- Provided records
========
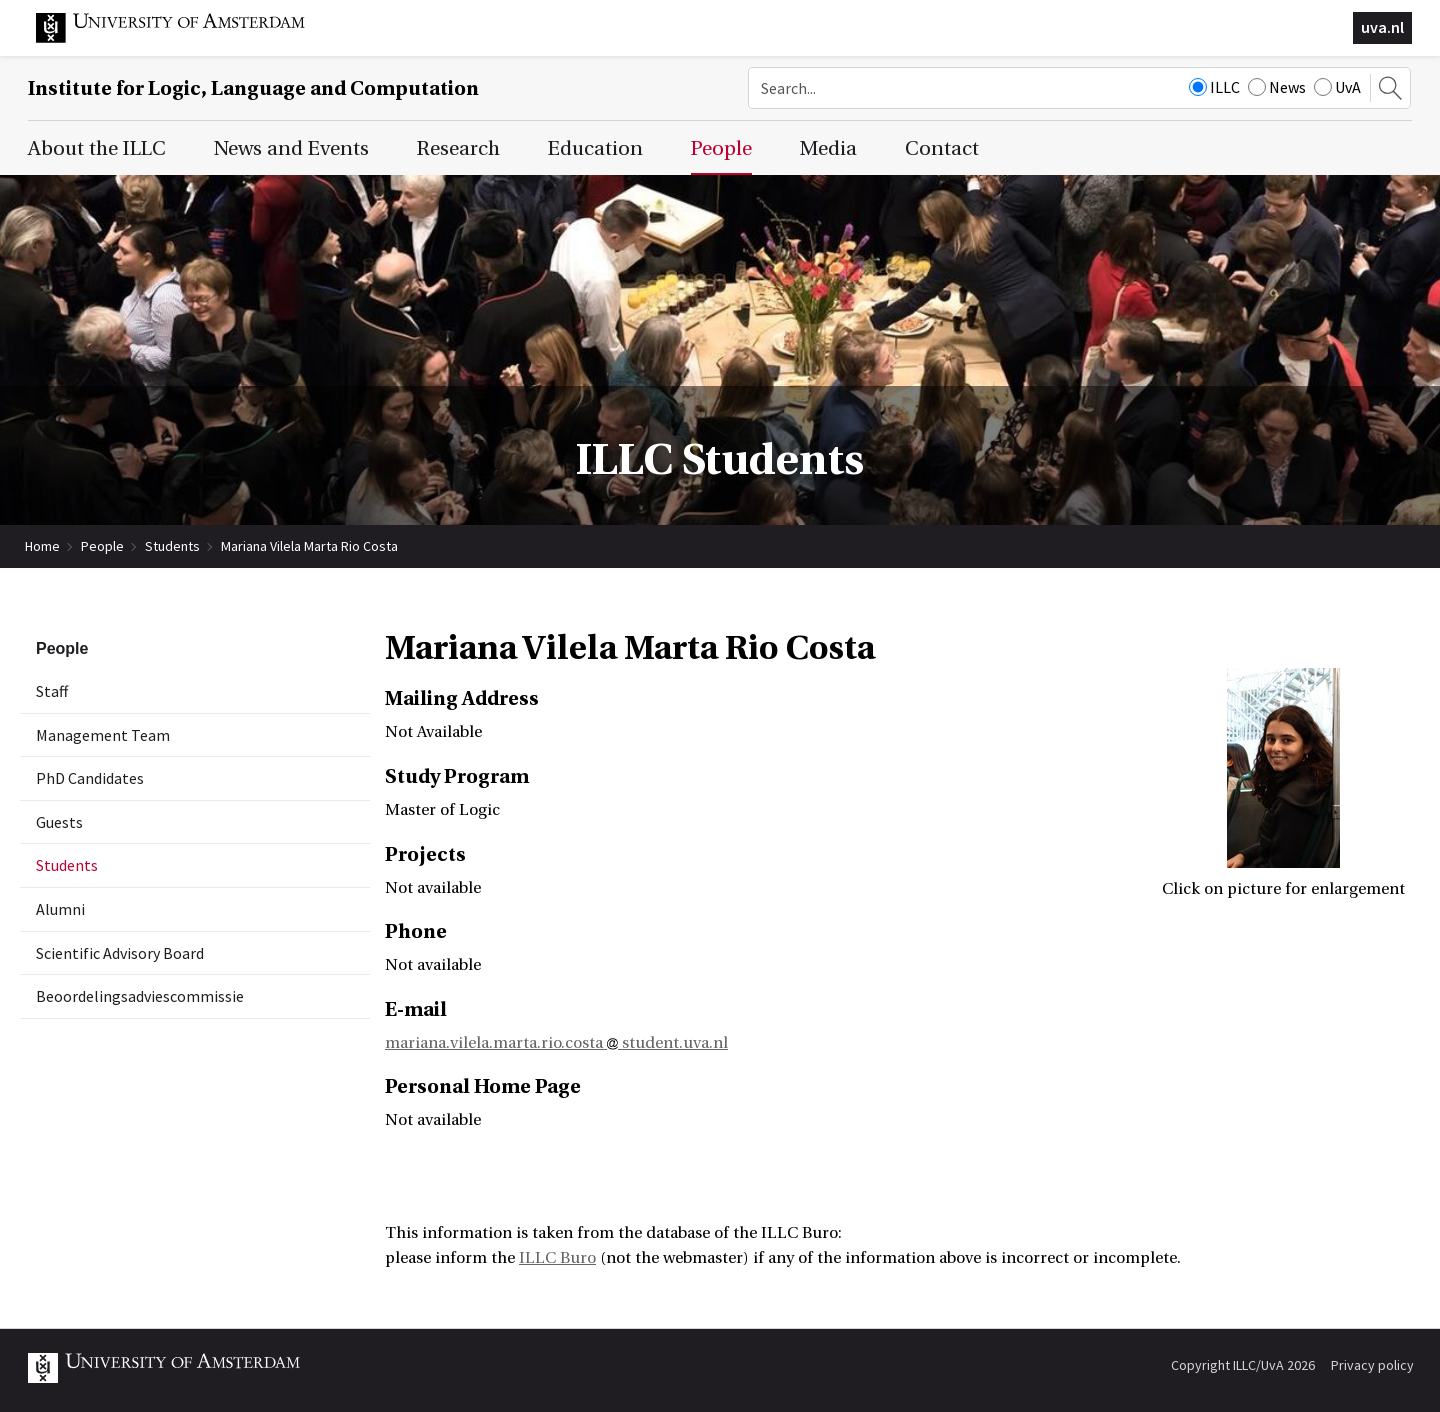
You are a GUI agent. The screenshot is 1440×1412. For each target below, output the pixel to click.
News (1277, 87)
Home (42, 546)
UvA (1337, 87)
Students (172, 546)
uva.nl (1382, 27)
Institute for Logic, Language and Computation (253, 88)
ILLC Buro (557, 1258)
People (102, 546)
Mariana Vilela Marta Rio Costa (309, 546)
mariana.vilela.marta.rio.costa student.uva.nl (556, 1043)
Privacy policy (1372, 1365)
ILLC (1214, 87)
========
Every line from the one that contains "People (102, 546)" down to and including the last line of the records above must be set down exactly, with nothing else.

People (102, 546)
Mariana Vilela Marta Rio Costa (309, 546)
mariana.vilela.marta.rio.costa student.uva.nl (556, 1043)
Privacy policy (1372, 1365)
ILLC (1214, 87)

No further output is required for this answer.